Data Analytics and Predictive Science Lead
- São Paulo - SP
- Permanente
- Período integral
- Works in multidisciplinary project teams to bring data analytics and modelling skills to development and optimization of crop protection product candidates.
- In collaboration with the Digital Global Product Biology team and Regional counterparts, champion the Digital Transformation initiatives by driving collaboration efforts on connection points with different parts of R&D and Digital.
- In collaboration with the Product Biology community and the BITS platform product owners, identify opportunities for standardized improvements on protocol and experimental design, data quality and reporting. Co-develop and enable more effective trialing process.
- Interacts with product biology managers and other domain experts to understand scientific problems and identify opportunities where the adoption of models will drive value for the business.
- Works with colleagues in adjacent fields of data analytics and predictive science to investigate interdisciplinary and multiscale modelling approaches to solve fundamental challenges in active ingredient development for crop protection
- Provides expertise and guidance to scientists in the design of experiments and field trials for modelling purposes
- Drives strategic business initiatives across Crop Protection R&D e.g. working with physical chemistry, biokinetic and environmental data to model field trials.

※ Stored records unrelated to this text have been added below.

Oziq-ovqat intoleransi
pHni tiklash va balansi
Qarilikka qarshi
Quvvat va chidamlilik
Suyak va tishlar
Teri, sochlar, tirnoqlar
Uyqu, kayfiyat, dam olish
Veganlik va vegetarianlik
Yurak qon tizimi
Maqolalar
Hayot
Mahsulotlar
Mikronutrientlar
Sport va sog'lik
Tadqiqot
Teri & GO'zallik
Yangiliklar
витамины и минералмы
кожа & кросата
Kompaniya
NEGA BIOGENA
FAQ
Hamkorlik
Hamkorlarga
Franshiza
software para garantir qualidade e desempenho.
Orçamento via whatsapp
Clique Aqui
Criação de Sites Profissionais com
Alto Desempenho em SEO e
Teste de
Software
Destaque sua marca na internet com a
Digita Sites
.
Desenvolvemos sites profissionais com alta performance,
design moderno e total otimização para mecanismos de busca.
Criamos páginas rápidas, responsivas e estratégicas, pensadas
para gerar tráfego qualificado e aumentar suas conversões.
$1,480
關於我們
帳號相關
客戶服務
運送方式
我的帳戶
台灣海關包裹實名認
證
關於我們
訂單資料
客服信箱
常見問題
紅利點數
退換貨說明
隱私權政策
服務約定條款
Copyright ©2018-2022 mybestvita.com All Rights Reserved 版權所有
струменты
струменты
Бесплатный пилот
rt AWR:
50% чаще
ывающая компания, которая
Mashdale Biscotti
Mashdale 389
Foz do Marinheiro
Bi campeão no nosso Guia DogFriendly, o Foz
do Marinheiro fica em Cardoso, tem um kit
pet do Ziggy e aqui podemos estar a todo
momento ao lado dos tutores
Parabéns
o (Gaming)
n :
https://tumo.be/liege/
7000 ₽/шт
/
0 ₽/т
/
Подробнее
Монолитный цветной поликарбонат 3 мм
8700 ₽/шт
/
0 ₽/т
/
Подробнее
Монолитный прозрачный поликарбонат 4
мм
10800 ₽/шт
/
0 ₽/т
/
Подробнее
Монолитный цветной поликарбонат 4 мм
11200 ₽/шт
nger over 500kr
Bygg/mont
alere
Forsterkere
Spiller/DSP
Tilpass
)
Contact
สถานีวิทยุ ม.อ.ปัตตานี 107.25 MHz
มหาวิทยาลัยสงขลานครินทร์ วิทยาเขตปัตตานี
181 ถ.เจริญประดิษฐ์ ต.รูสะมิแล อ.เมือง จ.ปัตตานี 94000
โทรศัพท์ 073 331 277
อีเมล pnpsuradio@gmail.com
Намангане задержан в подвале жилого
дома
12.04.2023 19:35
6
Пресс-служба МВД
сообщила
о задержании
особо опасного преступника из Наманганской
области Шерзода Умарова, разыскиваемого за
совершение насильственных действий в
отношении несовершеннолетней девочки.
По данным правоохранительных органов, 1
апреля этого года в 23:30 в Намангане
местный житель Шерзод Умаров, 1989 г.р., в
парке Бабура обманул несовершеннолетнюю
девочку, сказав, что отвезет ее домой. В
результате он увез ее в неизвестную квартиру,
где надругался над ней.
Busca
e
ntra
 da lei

- Merges data from multiple data sources together to prepare them for analysis
- Monitors new developments in the field and maintains awareness of modelling approaches taken by other companies, vendors, and academia. Explores new analytical tools, methodologies or approaches to understand their effectiveness and how to deploy them
- Strong academic foundation in statistics and predictive modelling to postgraduate level or natural science PhD;
- Knowledge of relevant data-science, analytics and modelling tooling (e.g. Python, R, Matlab, etc.);
- Scientific domain knowledge in relevant field such as agronomy, biology, chemistry, etc to be able to effectively work with crop protection scientists;
- Knowledge of model validation, assessing robustness and machine learning techniques applied to biological sciences;
- Experience in developing models relevant to biological or crop protection outcomes (e.g. epidemiology, pest or disease modelling);
- Experience in analysing and extracting insights and new understanding from data;
- Experience in working independently and to a high level of accuracy;
- Experience of collaborating with scientists and data scientists to solve complex problems;
- Experience of communicating scientific and data concepts to specialist and non-specialist audiences.